* [EXERCISE] Your answer should consist of the lines in the data below that contain "fondations".

── MATERIAL FOR THE TASK ──

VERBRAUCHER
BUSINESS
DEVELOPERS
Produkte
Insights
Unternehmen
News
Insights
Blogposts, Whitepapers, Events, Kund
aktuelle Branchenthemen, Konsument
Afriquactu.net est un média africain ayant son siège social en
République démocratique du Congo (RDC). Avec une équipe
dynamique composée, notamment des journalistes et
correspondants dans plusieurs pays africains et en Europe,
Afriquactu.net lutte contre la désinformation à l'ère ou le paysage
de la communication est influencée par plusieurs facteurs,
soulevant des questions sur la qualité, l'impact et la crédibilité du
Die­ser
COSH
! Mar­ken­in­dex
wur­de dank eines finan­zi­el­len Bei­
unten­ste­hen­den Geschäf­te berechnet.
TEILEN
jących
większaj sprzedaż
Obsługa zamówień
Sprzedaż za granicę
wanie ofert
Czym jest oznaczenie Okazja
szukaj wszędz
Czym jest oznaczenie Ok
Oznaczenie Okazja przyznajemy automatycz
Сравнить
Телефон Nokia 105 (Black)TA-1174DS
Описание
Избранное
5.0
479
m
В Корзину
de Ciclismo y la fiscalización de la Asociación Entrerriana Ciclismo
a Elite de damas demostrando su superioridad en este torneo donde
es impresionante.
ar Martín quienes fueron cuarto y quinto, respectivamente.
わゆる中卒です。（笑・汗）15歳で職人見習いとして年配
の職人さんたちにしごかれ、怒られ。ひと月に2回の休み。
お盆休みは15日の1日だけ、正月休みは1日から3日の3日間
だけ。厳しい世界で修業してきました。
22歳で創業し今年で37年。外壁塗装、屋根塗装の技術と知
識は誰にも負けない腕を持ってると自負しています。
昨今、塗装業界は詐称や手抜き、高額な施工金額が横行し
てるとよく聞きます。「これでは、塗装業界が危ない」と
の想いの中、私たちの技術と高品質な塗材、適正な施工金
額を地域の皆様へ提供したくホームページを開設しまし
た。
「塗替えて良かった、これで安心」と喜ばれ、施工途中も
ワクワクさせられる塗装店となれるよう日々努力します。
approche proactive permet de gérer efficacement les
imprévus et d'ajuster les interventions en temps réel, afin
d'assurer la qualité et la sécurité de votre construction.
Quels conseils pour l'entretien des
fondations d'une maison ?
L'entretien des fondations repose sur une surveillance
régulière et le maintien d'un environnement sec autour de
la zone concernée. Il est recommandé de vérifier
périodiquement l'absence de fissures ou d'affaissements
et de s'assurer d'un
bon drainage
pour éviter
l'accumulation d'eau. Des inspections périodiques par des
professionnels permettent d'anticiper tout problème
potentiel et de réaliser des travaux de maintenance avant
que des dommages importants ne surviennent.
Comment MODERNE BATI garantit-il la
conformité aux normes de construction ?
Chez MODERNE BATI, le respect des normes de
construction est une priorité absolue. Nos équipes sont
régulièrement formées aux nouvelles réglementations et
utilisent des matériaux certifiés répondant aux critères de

───

* [EXPECTED ANSWER]
fondations d'une maison ?
L'entretien des fondations repose sur une surveillance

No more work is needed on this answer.